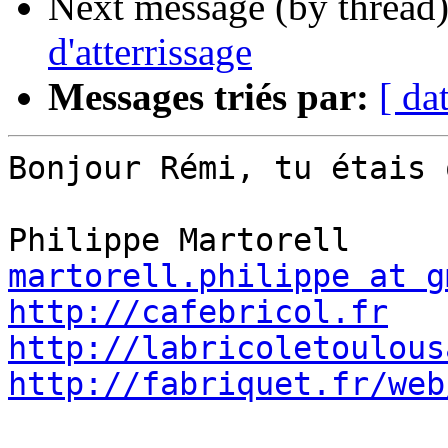
Next message (by thread
d'atterrissage
Messages triés par:
[ da
Bonjour Rémi, tu étais 
martorell.philippe at g
http://cafebricol.fr
http://labricoletoulous
http://fabriquet.fr/web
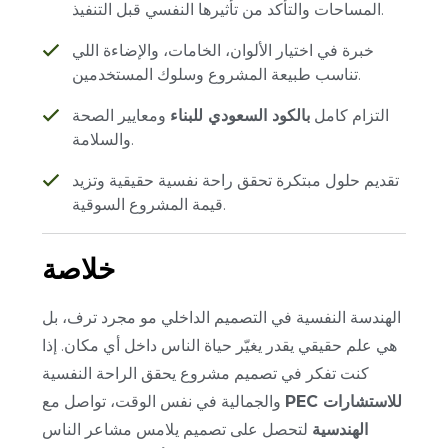
المساحات والتأكد من تأثيرها النفسي قبل التنفيذ.
خبرة في اختيار الألوان، الخامات، والإضاءة اللي
تناسب طبيعة المشروع وسلوك المستخدمين.
التزام كامل
بالكود السعودي للبناء
ومعايير الصحة
والسلامة.
تقديم حلول مبتكرة تحقق راحة نفسية حقيقية وتزيد
قيمة المشروع السوقية.
خلاصة
الهندسة النفسية في التصميم الداخلي مو مجرد ترف، بل
هي علم حقيقي يقدر يغيّر حياة الناس داخل أي مكان. إذا
كنت تفكر في تصميم مشروع يحقق الراحة النفسية
PEC للاستشارات
والجمالية في نفس الوقت، تواصل مع
الهندسية
لتحصل على تصميم يلامس مشاعر الناس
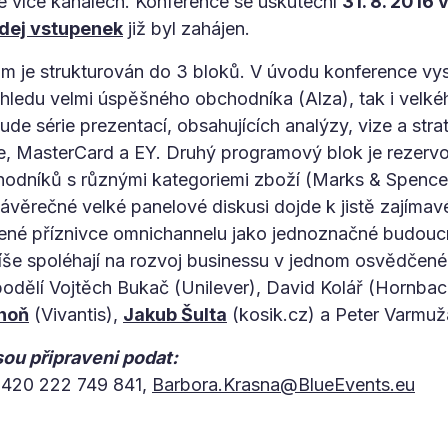
e více kanálech. Konference se uskuteční
31. 8. 2016 
dej vstupenek
již byl zahájen.
m je strukturován do 3 bloků. V úvodu konference vy
ohledu velmi úspěšného obchodníka (Alza), tak i velk
de série prezentací, obsahujících analýzy, vize a str
, MasterCard a EY. Druhý programový blok je rezervo
hodníků s různými kategoriemi zboží (Marks & Spenc
závěrečné velké panelové diskusi dojde k jistě zajím
šené příznivce omnichannelu jako jednoznačné budouc
spíše spoléhají na rozvoj businessu v jednom osvědčené
podělí Vojtěch Bukač (Unilever), David Kolář (Hornba
hoň
(Vivantis),
Jakub Šulta
(kosik.cz) a Peter Varmuž
ou připraveni podat:
 +420 222 749 841,
Barbora.Krasna@BlueEvents.eu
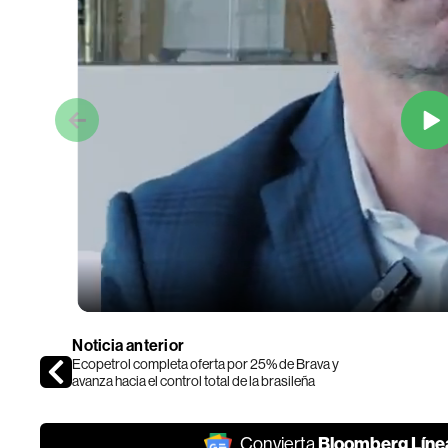
Noticia anterior
Ecopetrol completa oferta por 25% de Brava y
avanza hacia el control total de la brasileña
Bloomberg Líne
Convierta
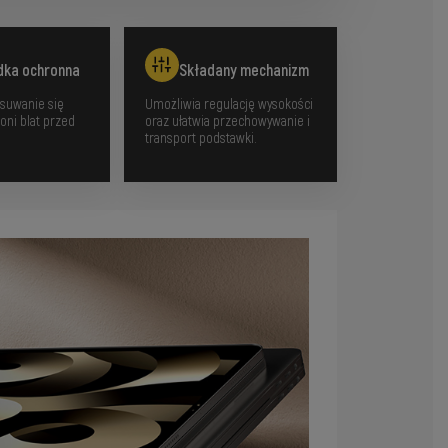
dka ochronna
Składany mechanizm
suwanie się
Umożliwia regulację wysokości
oni blat przed
oraz ułatwia przechowywanie i
.
transport podstawki.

WHAT THE TASK ASKS: The entries are to be restated word for word, with pictures omitted.

REPLY:
Next message (by thread
d'atterrissage
Messages triés par:
[ da
Bonjour Rémi, tu étais 
martorell.philippe at g
http://cafebricol.fr
http://labricoletoulous
http://fabriquet.fr/web
المساحات والتأكد من تأثيرها النفسي قبل التنفيذ.
خبرة في اختيار الألوان، الخامات، والإضاءة اللي
تناسب طبيعة المشروع وسلوك المستخدمين.
التزام كامل
بالكود السعودي للبناء
ومعايير الصحة
والسلامة.
تقديم حلول مبتكرة تحقق راحة نفسية حقيقية وتزيد
قيمة المشروع السوقية.
خلاصة
الهندسة النفسية في التصميم الداخلي مو مجرد ترف، بل
هي علم حقيقي يقدر يغيّر حياة الناس داخل أي مكان. إذا
كنت تفكر في تصميم مشروع يحقق الراحة النفسية
PEC للاستشارات
والجمالية في نفس الوقت، تواصل مع
الهندسية
لتحصل على تصميم يلامس مشاعر الناس
e více kanálech. Konference se uskuteční
31. 8. 2016 
dej vstupenek
již byl zahájen.
m je strukturován do 3 bloků. V úvodu konference vy
ohledu velmi úspěšného obchodníka (Alza), tak i velk
de série prezentací, obsahujících analýzy, vize a str
, MasterCard a EY. Druhý programový blok je rezervo
hodníků s různými kategoriemi zboží (Marks & Spenc
závěrečné velké panelové diskusi dojde k jistě zajím
šené příznivce omnichannelu jako jednoznačné budouc
spíše spoléhají na rozvoj businessu v jednom osvědčené
podělí Vojtěch Bukač (Unilever), David Kolář (Hornba
hoň
(Vivantis),
Jakub Šulta
(kosik.cz) a Peter Varmuž
ou připraveni podat:
 +420 222 749 841,
Barbora.Krasna@BlueEvents.eu
Noticia anterior
Ecopetrol completa oferta por 25% de Brava y
avanza hacia el control total de la brasileña
Bloomberg Líne
Convierta
dka ochronna
Składany mechanizm
suwanie się
Umożliwia regulację wysokości
oni blat przed
oraz ułatwia przechowywanie i
.
transport podstawki.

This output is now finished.